Evil trade fuelled by a donor crisis
MEXICO has a booming illegal organ trafficking trade with drug cartels moving into the market.
A member of the Knights Templar cartel was arrested on suspicion of kidnapping and murdering children to harvest their organs for sale in 2014.
And police believe 14 women in the border city of Ciudad Juarez were murdered for their organs in 2003.
But Professor David Shirk, from the University of San Diego in the US, who has investigated Mexican organ trafficking, believes the main culprits are corrupt doctors.
He said: “I have no doubt organs are being removed from bodies.
“But for the most part, organ trafficking occurs in hospitals where there are corrupt medical practitioners.”
Mexicans are reluctant for their organs to be donated for transplants for religious reasons.
Waiting
Last year only 4.5 Mexicans per million made donations, compared to 47 per million in Spain, the leading donor country in the world.
More than 21,000 patients in Mexico are on a waiting list for an organ transplant.
Almost two-thirds of those are desperately waiting for a donated kidney.
The country’s politicians have this year debated moving to an opt-out organ donation system.

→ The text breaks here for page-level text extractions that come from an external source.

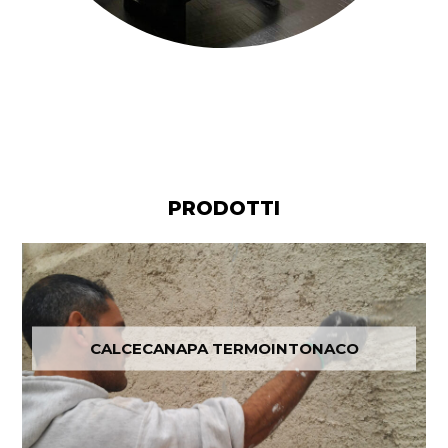
WHATSAPP-IMAGE-2021-03-24-AT-16.
PRODOTTI
CALCECANAPA TERMOINTONACO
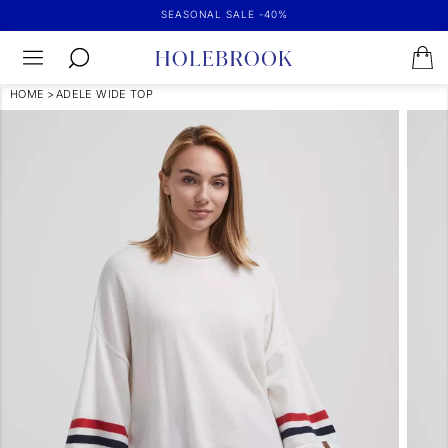
SEASONAL SALE -40%
HOME
>
ADELE WIDE TOP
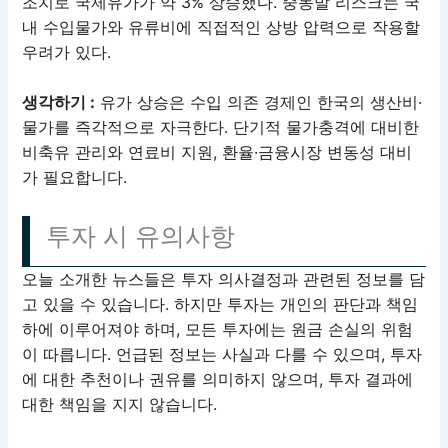
조치로 국제유가가 약 3% 상승했다. 중동발 리스크는 국
내 수입물가와 유류비에 직접적인 상방 압력으로 작용할
우려가 있다.
생각하기 :
유가 상승은 수입 의존 경제인 한국의 생산비·
물가를 즉각적으로 자극한다. 단기적 물가충격에 대비한
비축유 관리와 연료비 지원, 환율·금융시장 변동성 대비
가 필요합니다.
투자 시 유의사항
오늘 소개한 뉴스들은 투자 의사결정과 관련된 정보를 담
고 있을 수 있습니다. 하지만 투자는 개인의 판단과 책임
하에 이루어져야 하며, 모든 투자에는 원금 손실의 위험
이 따릅니다. 언급된 정보는 사실과 다를 수 있으며, 투자
에 대한 추천이나 권유를 의미하지 않으며, 투자 결과에
대한 책임을 지지 않습니다.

This would mean the organs of a dead person would be donated automatically, unless they had previously signed paperwork to say this was definitely against their wishes.
But many Mexicans are unsure whether or not the Catholic church approves.
Desperate families of gravely ill patients often resort to sourcing their own on the black market.
The National Transplant Centre says three-quarters of families will refuse to let the organs of their next of kin be donated, fuelling the shortage.
In August a 21-year-old law student and his 43-year-old uncle were beaten to death by a mob in the small central Mexican town of Acatlan after false rumours were posted on the messaging service Whatsapp that the pair were involved in child abduction and organ harvesting.